--- DATA FOR THE TASK ---

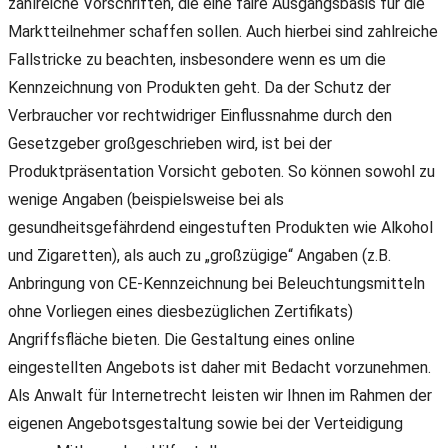
zahlreiche Vorschriften, die eine faire Ausgangsbasis für die
Marktteilnehmer schaffen sollen. Auch hierbei sind zahlreiche
Fallstricke zu beachten, insbesondere wenn es um die
Kennzeichnung von Produkten geht. Da der Schutz der
Verbraucher vor rechtwidriger Einflussnahme durch den
Gesetzgeber großgeschrieben wird, ist bei der
Produktpräsentation Vorsicht geboten. So können sowohl zu
wenige Angaben (beispielsweise bei als
gesundheitsgefährdend eingestuften Produkten wie Alkohol
und Zigaretten), als auch zu „großzügige“ Angaben (z.B.
Anbringung von CE-Kennzeichnung bei Beleuchtungsmitteln
ohne Vorliegen eines diesbezüglichen Zertifikats)
Angriffsfläche bieten. Die Gestaltung eines online
eingestellten Angebots ist daher mit Bedacht vorzunehmen.
Als Anwalt für Internetrecht leisten wir Ihnen im Rahmen der
eigenen Angebotsgestaltung sowie bei der Verteidigung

---

• _EXERCISE OBJECTIVE_
What you return should match the entries word for word, pictures aside.

• _SOLUTION TO THE PROBLEM_
zahlreiche Vorschriften, die eine faire Ausgangsbasis für die
Marktteilnehmer schaffen sollen. Auch hierbei sind zahlreiche
Fallstricke zu beachten, insbesondere wenn es um die
Kennzeichnung von Produkten geht. Da der Schutz der
Verbraucher vor rechtwidriger Einflussnahme durch den
Gesetzgeber großgeschrieben wird, ist bei der
Produktpräsentation Vorsicht geboten. So können sowohl zu
wenige Angaben (beispielsweise bei als
gesundheitsgefährdend eingestuften Produkten wie Alkohol
und Zigaretten), als auch zu „großzügige“ Angaben (z.B.
Anbringung von CE-Kennzeichnung bei Beleuchtungsmitteln
ohne Vorliegen eines diesbezüglichen Zertifikats)
Angriffsfläche bieten. Die Gestaltung eines online
eingestellten Angebots ist daher mit Bedacht vorzunehmen.
Als Anwalt für Internetrecht leisten wir Ihnen im Rahmen der
eigenen Angebotsgestaltung sowie bei der Verteidigung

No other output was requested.